Oireachtas Joint and Select Committees

Wednesday, 14 November 2018

Joint Oireachtas Committee on Health

Quarterly Update on Health Issues: Discussion

9:00 am

Photo of Simon HarrisSimon Harris (Wicklow, Fine Gael) | Oireachtas source

On the final question, my understanding from INMO press statements and commentary on the matter is that nurses are balloting for industrial action because they would like to lodge a pay claim. Regardless of the validity of that pay claim, and it is not for me to assess people's motives, the public service stability agreement is clear on pay claims during its duration. Nurses believe they have a legitimate pay claim, the State has an infrastructure to deal with these matters and I hope everyone uses the processes available to them. While there are clear mechanisms in place to resolve this, there are also measures that we want to take to help support our nurses.

I fully accept the conclusive and definitive outcome of their ballot, but I also accept that the INMO are members of the Irish Congress of Trade Unions and public service pay agreements are in place, to which the Deputy's party and mine are subject. We are committed to supporting these agreements and we need to operate within that infrastructure. The nurses decided to take the view that their pay should be increased in a sectoral-specific way without considering the rest of the public service and the knock-on effects thereof.
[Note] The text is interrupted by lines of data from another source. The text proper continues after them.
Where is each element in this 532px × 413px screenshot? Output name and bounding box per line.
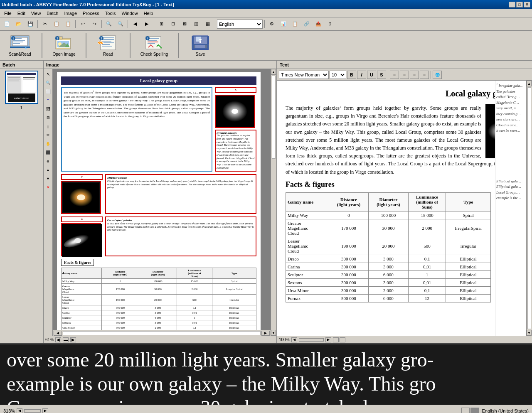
misc3-btn[interactable]: 📋	[290, 19, 300, 30]
restore-button[interactable]: □	[516, 2, 523, 7]
view1-btn[interactable]: ⊞	[156, 19, 167, 30]
zoom-plus-btn[interactable]: ▶	[70, 337, 76, 342]
view-mode-btn1[interactable]	[333, 337, 339, 342]
align-center-button[interactable]: ≡	[400, 71, 409, 79]
draw-tool[interactable]: ✏	[44, 131, 52, 139]
prev-zone-btn[interactable]: ▲	[44, 166, 52, 174]
open-image-button[interactable]: 2 Open Image	[47, 32, 81, 59]
galaxy-image-7	[61, 181, 101, 214]
cut-btn[interactable]: ✂	[39, 19, 50, 30]
status-scroll-left[interactable]: ◀	[17, 408, 22, 413]
menu-edit[interactable]: Edit	[15, 10, 28, 17]
paste-btn[interactable]: 📋	[63, 19, 74, 30]
table-zone-tool[interactable]: ⊞	[44, 113, 52, 122]
scroll-right-btn[interactable]: ▶	[261, 331, 270, 336]
title-bar-buttons: _ □ ✕	[509, 2, 530, 7]
text-zoom-minus[interactable]: ◀	[291, 337, 297, 342]
strikethrough-button[interactable]: S	[377, 71, 386, 79]
hand-tool[interactable]: ✋	[44, 140, 52, 148]
barcode-tool[interactable]: |||	[44, 122, 52, 130]
text-scroll-down[interactable]: ▼	[527, 330, 532, 336]
text-zoom-plus[interactable]: ▶	[325, 337, 331, 342]
save-tb-btn[interactable]: 💾	[25, 19, 36, 30]
zoom-slider[interactable]: ▬	[63, 337, 69, 342]
redo-btn[interactable]: ↪	[89, 19, 100, 30]
crosshair-tool[interactable]: ⊕	[44, 157, 52, 165]
check-spelling-button[interactable]: 4 Check Spelling	[135, 32, 173, 59]
read-button[interactable]: OCR 3 Read	[91, 32, 125, 59]
open-btn[interactable]: 📂	[13, 19, 24, 30]
scroll-up-btn[interactable]: ▲	[271, 69, 276, 75]
language-mark-button[interactable]: 🌐	[433, 71, 442, 79]
new-btn[interactable]: 📄	[2, 19, 12, 30]
help-btn[interactable]: ?	[325, 19, 335, 30]
menu-window[interactable]: Window	[119, 10, 140, 17]
bold-button[interactable]: B	[347, 71, 356, 79]
svg-point-64	[77, 194, 85, 200]
delete-zone-btn[interactable]: ✕	[44, 183, 52, 192]
misc4-btn[interactable]: 🔗	[301, 19, 312, 30]
batch-thumbnail[interactable]: galaxy group	[5, 71, 38, 104]
zoom-tool[interactable]: 🔍	[44, 79, 52, 87]
view3-btn[interactable]: ⊠	[179, 19, 190, 30]
menu-file[interactable]: File	[2, 10, 14, 17]
menu-process[interactable]: Process	[80, 10, 102, 17]
text-scroll-thumb[interactable]	[527, 87, 531, 329]
nav-prev[interactable]: ◀	[130, 19, 140, 30]
text-v-scrollbar[interactable]: ▲ ▼	[526, 81, 532, 336]
th-type: Type	[446, 192, 491, 211]
menu-image[interactable]: Image	[62, 10, 80, 17]
language-select[interactable]: English French German	[217, 20, 263, 29]
align-justify-button[interactable]: ≡	[420, 71, 429, 79]
menu-view[interactable]: View	[29, 10, 44, 17]
image-zoom-value: 61%	[45, 337, 54, 342]
undo-btn[interactable]: ↩	[77, 19, 88, 30]
scan-read-button[interactable]: 1 Scan&Read	[3, 32, 37, 59]
view2-btn[interactable]: ⊟	[167, 19, 178, 30]
scroll-left-btn[interactable]: ◀	[54, 331, 62, 336]
view5-btn[interactable]: ▦	[202, 19, 213, 30]
image-v-scrollbar[interactable]: ▲ ▼	[271, 69, 276, 336]
minimize-button[interactable]: _	[509, 2, 515, 7]
svg-rect-24	[102, 44, 110, 45]
eraser-tool[interactable]: ⬛	[44, 148, 52, 157]
menu-help[interactable]: Help	[141, 10, 156, 17]
pointer-tool[interactable]: ↖	[44, 70, 52, 78]
copy-btn[interactable]: 📋	[51, 19, 62, 30]
next-zone-btn[interactable]: ▼	[44, 175, 52, 183]
text-scroll-up[interactable]: ▲	[527, 81, 532, 86]
image-h-scrollbar[interactable]: ◀ ▶	[53, 330, 271, 336]
misc2-btn[interactable]: 📊	[278, 19, 289, 30]
italic-button[interactable]: I	[357, 71, 366, 79]
zoom-in-btn[interactable]: 🔍	[103, 19, 114, 30]
col-galaxy: 4alaxy name	[62, 268, 102, 278]
status-view1[interactable]	[461, 408, 470, 413]
close-button[interactable]: ✕	[524, 2, 530, 7]
font-select[interactable]: Times New Roman Arial Courier New	[279, 71, 329, 79]
pic-zone-tool[interactable]: 🖼	[44, 105, 52, 113]
status-view2[interactable]	[470, 408, 479, 413]
menu-tools[interactable]: Tools	[103, 10, 118, 17]
v-scrollbar-thumb[interactable]	[272, 76, 276, 159]
text-content-area[interactable]: Local galaxy group	[277, 81, 526, 336]
font-size-select[interactable]: 10 8 12 14	[330, 71, 346, 79]
select-zone-tool[interactable]: ⬜	[44, 87, 52, 96]
text-zoom-slider[interactable]	[299, 338, 324, 342]
menu-batch[interactable]: Batch	[44, 10, 61, 17]
save-button[interactable]: Save	[184, 32, 217, 59]
align-left-button[interactable]: ≡	[390, 71, 399, 79]
status-scroll-right[interactable]: ▶	[42, 408, 48, 413]
zoom-minus-btn[interactable]: ◀	[55, 337, 61, 342]
misc1-btn[interactable]: ⚙	[266, 19, 277, 30]
misc5-btn[interactable]: 📤	[313, 19, 324, 30]
status-scrollbar[interactable]	[24, 409, 41, 413]
scroll-down-btn[interactable]: ▼	[271, 330, 276, 336]
h-scrollbar-thumb[interactable]	[63, 331, 261, 335]
zoom-out-btn[interactable]: 🔍	[115, 19, 126, 30]
nav-next[interactable]: ▶	[141, 19, 152, 30]
align-right-button[interactable]: ≡	[410, 71, 419, 79]
view4-btn[interactable]: ▥	[191, 19, 202, 30]
view-mode-btn2[interactable]	[340, 337, 345, 342]
text-zone-tool[interactable]: T	[44, 96, 52, 104]
underline-button[interactable]: U	[367, 71, 376, 79]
That is their position and I cannot comment on why the nurses decided to take it, but I accept our nurses work in a challenging environment. I also accept the recommendations of the PSPC, which would benefit many thousands of nurses, should be advanced as a priority, and that there is much more we need to do to help and support our nurses. As Minister for Health, I would like to engage on what we can do within the health service separate to the process of public service pay agreements.
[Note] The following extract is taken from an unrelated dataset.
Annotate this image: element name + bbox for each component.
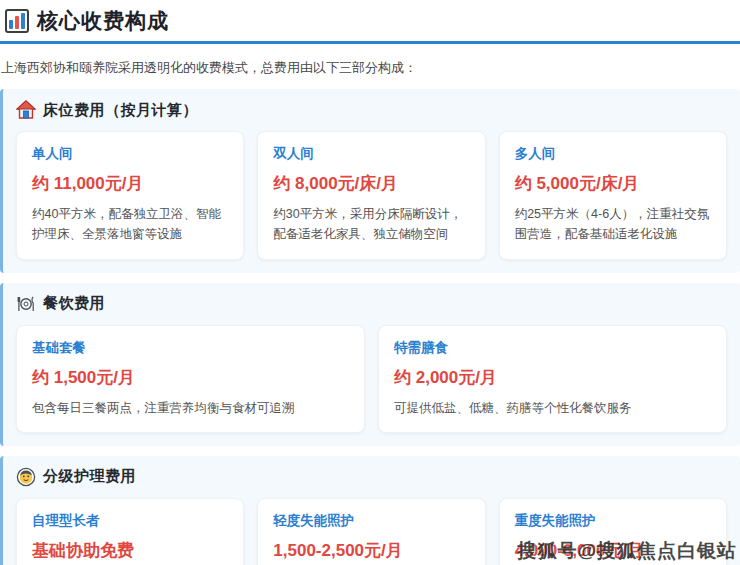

Whether I used the word "crisis" or "challenge" is somewhat pedantic because whether I call it a crisis will not help or make a difference. The former Tánaiste and Minister for Health and Children, Mary Harney, used to call things an emergency, but did that help or make a difference? There is a real challenge in recruiting consultants, as there is in the retention of nurses and midwives, which the PSPC found. As for what we should do, I suggest we adopt in full the findings of the PSPC, as we have done. It made findings and recommendations which we should get on with implementing. We committed to doing that and we are funded to do it in 2019. We must also explore how we establish the process to look at the new entrant pay issue, which is not an issue exclusively in my remit. I take an active interest in it, however, and I am partly responsible.

The Deputy asked what we will do to help, and there are other measures we can take. In addition to what I outlined, we can also increase theatre capacity, build elective-only hospitals and provide more bed capacity, because we have found that when we invest in the physical infrastructure of our health service, and when we provide doctors and nurses with the tools and resources to do their jobs, they respond in kind by wanting jobs in that health service.
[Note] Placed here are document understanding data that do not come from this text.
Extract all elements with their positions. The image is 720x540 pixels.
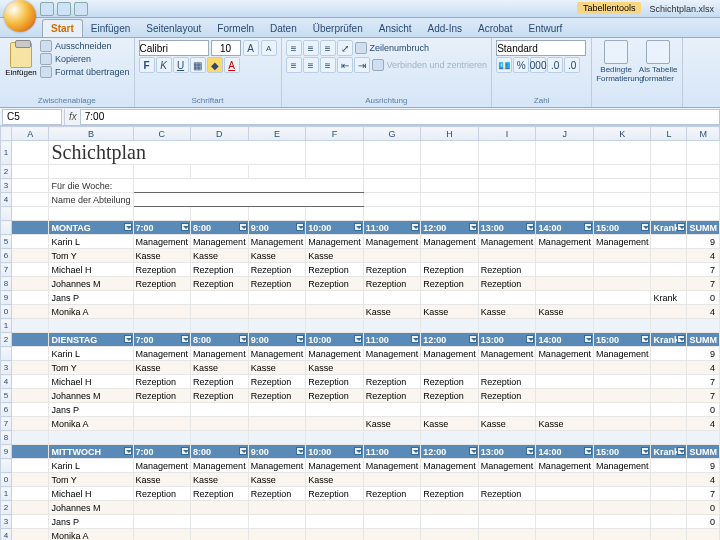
- shift-cell[interactable]: [478, 403, 536, 417]
- time-header[interactable]: 13:00: [478, 445, 536, 459]
- row-header[interactable]: 7: [1, 263, 12, 277]
- cell[interactable]: [12, 431, 49, 445]
- decrease-font-button[interactable]: A: [261, 40, 277, 56]
- shift-cell[interactable]: Kasse: [421, 305, 479, 319]
- shift-cell[interactable]: [593, 361, 651, 375]
- row-header[interactable]: 9: [1, 445, 12, 459]
- shift-cell[interactable]: Management: [133, 347, 191, 361]
- shift-cell[interactable]: [536, 263, 594, 277]
- filter-dropdown-icon[interactable]: [296, 335, 304, 343]
- cell[interactable]: [12, 193, 49, 207]
- row-header[interactable]: 6: [1, 249, 12, 263]
- time-header[interactable]: 8:00: [191, 333, 249, 347]
- employee-name[interactable]: Monika A: [49, 417, 133, 431]
- krank-header[interactable]: Krank?: [651, 445, 687, 459]
- shift-cell[interactable]: [593, 305, 651, 319]
- shift-cell[interactable]: Kasse: [478, 305, 536, 319]
- shift-cell[interactable]: [248, 417, 306, 431]
- krank-cell[interactable]: [651, 249, 687, 263]
- krank-cell[interactable]: [651, 235, 687, 249]
- shift-cell[interactable]: Management: [248, 347, 306, 361]
- krank-cell[interactable]: [651, 263, 687, 277]
- filter-dropdown-icon[interactable]: [239, 447, 247, 455]
- cell[interactable]: [363, 319, 421, 333]
- krank-cell[interactable]: [651, 515, 687, 529]
- shift-cell[interactable]: Management: [363, 347, 421, 361]
- employee-name[interactable]: Jans P: [49, 403, 133, 417]
- krank-cell[interactable]: [651, 347, 687, 361]
- shift-cell[interactable]: Kasse: [191, 361, 249, 375]
- sum-cell[interactable]: 0: [687, 403, 720, 417]
- shift-cell[interactable]: Management: [133, 235, 191, 249]
- align-left-button[interactable]: ≡: [286, 57, 302, 73]
- filter-dropdown-icon[interactable]: [354, 447, 362, 455]
- shift-cell[interactable]: Rezeption: [363, 375, 421, 389]
- shift-cell[interactable]: [536, 529, 594, 541]
- cell[interactable]: [49, 319, 133, 333]
- cell[interactable]: [687, 179, 720, 193]
- shift-cell[interactable]: Kasse: [133, 361, 191, 375]
- shift-cell[interactable]: Management: [306, 459, 364, 473]
- row-header[interactable]: 4: [1, 529, 12, 541]
- sum-cell[interactable]: 7: [687, 375, 720, 389]
- cell[interactable]: [651, 179, 687, 193]
- cell[interactable]: [133, 319, 191, 333]
- filter-dropdown-icon[interactable]: [411, 223, 419, 231]
- shift-cell[interactable]: [363, 361, 421, 375]
- filter-dropdown-icon[interactable]: [124, 223, 132, 231]
- shift-cell[interactable]: [191, 291, 249, 305]
- col-header-L[interactable]: L: [651, 127, 687, 141]
- time-header[interactable]: 8:00: [191, 221, 249, 235]
- thousands-button[interactable]: 000: [530, 57, 546, 73]
- shift-cell[interactable]: Rezeption: [133, 263, 191, 277]
- fill-color-button[interactable]: ◆: [207, 57, 223, 73]
- sum-header[interactable]: SUMM: [687, 445, 720, 459]
- employee-name[interactable]: Karin L: [49, 235, 133, 249]
- krank-cell[interactable]: [651, 277, 687, 291]
- krank-cell[interactable]: [651, 305, 687, 319]
- shift-cell[interactable]: [593, 529, 651, 541]
- filter-dropdown-icon[interactable]: [584, 223, 592, 231]
- align-middle-button[interactable]: ≡: [303, 40, 319, 56]
- conditional-formatting-button[interactable]: Bedingte Formatierung: [596, 40, 636, 83]
- time-header[interactable]: 12:00: [421, 445, 479, 459]
- shift-cell[interactable]: [133, 515, 191, 529]
- increase-decimal-button[interactable]: .0: [547, 57, 563, 73]
- cell[interactable]: [687, 431, 720, 445]
- cell[interactable]: [687, 207, 720, 221]
- sum-cell[interactable]: 4: [687, 249, 720, 263]
- shift-cell[interactable]: Kasse: [133, 473, 191, 487]
- filter-dropdown-icon[interactable]: [584, 335, 592, 343]
- col-header-K[interactable]: K: [593, 127, 651, 141]
- shift-cell[interactable]: [363, 473, 421, 487]
- cell[interactable]: [593, 431, 651, 445]
- cell[interactable]: [687, 319, 720, 333]
- shift-cell[interactable]: Kasse: [306, 249, 364, 263]
- cell[interactable]: [12, 207, 49, 221]
- cell[interactable]: [363, 179, 421, 193]
- shift-cell[interactable]: [421, 291, 479, 305]
- filter-dropdown-icon[interactable]: [469, 447, 477, 455]
- filter-dropdown-icon[interactable]: [354, 223, 362, 231]
- row-header[interactable]: [1, 221, 12, 235]
- cell[interactable]: [687, 141, 720, 165]
- shift-cell[interactable]: Management: [478, 459, 536, 473]
- shift-cell[interactable]: [191, 515, 249, 529]
- cell[interactable]: [12, 501, 49, 515]
- cell[interactable]: [536, 431, 594, 445]
- shift-cell[interactable]: Management: [248, 235, 306, 249]
- shift-cell[interactable]: Rezeption: [421, 389, 479, 403]
- employee-name[interactable]: Jans P: [49, 291, 133, 305]
- wrap-text-button[interactable]: Zeilenumbruch: [355, 42, 430, 54]
- cell[interactable]: [536, 165, 594, 179]
- cell[interactable]: [133, 431, 191, 445]
- copy-button[interactable]: Kopieren: [40, 53, 130, 65]
- shift-cell[interactable]: [478, 501, 536, 515]
- shift-cell[interactable]: Rezeption: [191, 277, 249, 291]
- cell[interactable]: [478, 165, 536, 179]
- sum-cell[interactable]: 0: [687, 501, 720, 515]
- shift-cell[interactable]: Kasse: [536, 417, 594, 431]
- shift-cell[interactable]: [536, 291, 594, 305]
- currency-button[interactable]: 💶: [496, 57, 512, 73]
- employee-name[interactable]: Jans P: [49, 515, 133, 529]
We are very much seeing that now in respect of the children's hospital group and I will send information to the committee illustrating that point.

I will return to the issue of engagement with consultant representative bodies, although I will not get into a back-and-forth on it here. More than one body represents consultants. Some are members of the IMO while others are members of the IHCA, neither of which is a union, as they remind me, as consultants have individual contracts with our health service. My Department rightly spent a great deal of time in recent months, along with colleagues in the Department of Public Expenditure and Reform, resolving a major issue relating to consultants and the fulfilment of their contracts, which had in their view not been fulfilled or honoured in many years. Mary Harney was Minister for Health at the time the issue arose and it continued until we resolved it this time. That resulted in a significant cost to the State but it was the right thing to do. The notion that there has not been meaningful engagement is not correct. We took what was probably the most challenging issue being put forward by the IHCA and successfully resolved it in recent months.